Exercise prompt: Output the lines of the entries below beginning at the one with "Outline right heart atrium." and ending with the last, exactly as written and without pictures.

Collected data entries:
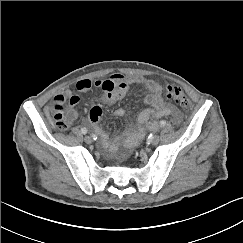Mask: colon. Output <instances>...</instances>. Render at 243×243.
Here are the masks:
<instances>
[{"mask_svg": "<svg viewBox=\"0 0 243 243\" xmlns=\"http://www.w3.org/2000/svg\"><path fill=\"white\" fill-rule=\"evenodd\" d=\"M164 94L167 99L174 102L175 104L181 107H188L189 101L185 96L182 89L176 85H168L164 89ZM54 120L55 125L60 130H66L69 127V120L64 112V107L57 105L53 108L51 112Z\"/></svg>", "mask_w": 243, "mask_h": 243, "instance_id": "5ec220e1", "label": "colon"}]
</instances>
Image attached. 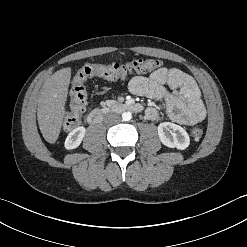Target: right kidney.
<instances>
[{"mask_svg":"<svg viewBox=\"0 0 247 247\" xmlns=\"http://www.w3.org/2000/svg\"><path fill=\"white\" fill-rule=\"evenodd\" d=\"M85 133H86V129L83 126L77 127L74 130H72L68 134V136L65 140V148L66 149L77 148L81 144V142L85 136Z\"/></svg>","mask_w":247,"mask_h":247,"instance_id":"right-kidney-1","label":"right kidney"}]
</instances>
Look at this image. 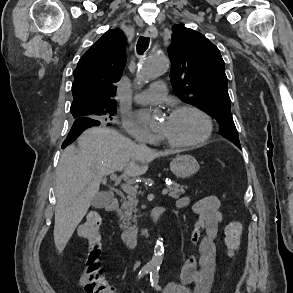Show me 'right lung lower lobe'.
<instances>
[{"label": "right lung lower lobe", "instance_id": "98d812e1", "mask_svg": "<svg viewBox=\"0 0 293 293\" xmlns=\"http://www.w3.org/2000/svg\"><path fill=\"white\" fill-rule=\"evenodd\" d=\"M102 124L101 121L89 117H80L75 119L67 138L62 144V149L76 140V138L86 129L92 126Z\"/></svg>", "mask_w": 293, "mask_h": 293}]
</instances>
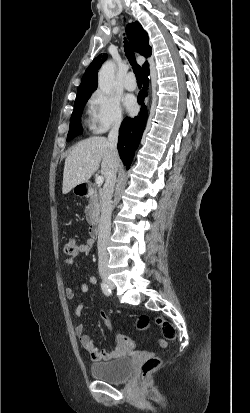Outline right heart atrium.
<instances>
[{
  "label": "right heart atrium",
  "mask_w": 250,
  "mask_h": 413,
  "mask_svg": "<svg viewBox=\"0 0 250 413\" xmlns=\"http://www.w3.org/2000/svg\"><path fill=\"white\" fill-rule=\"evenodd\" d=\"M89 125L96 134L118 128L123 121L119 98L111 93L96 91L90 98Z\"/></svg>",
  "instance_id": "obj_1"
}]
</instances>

Output for this exercise:
Outline right heart atrium.
<instances>
[{
  "label": "right heart atrium",
  "mask_w": 250,
  "mask_h": 413,
  "mask_svg": "<svg viewBox=\"0 0 250 413\" xmlns=\"http://www.w3.org/2000/svg\"><path fill=\"white\" fill-rule=\"evenodd\" d=\"M89 125L96 134L118 128L123 121L119 98L111 93L96 91L90 98Z\"/></svg>",
  "instance_id": "obj_1"
}]
</instances>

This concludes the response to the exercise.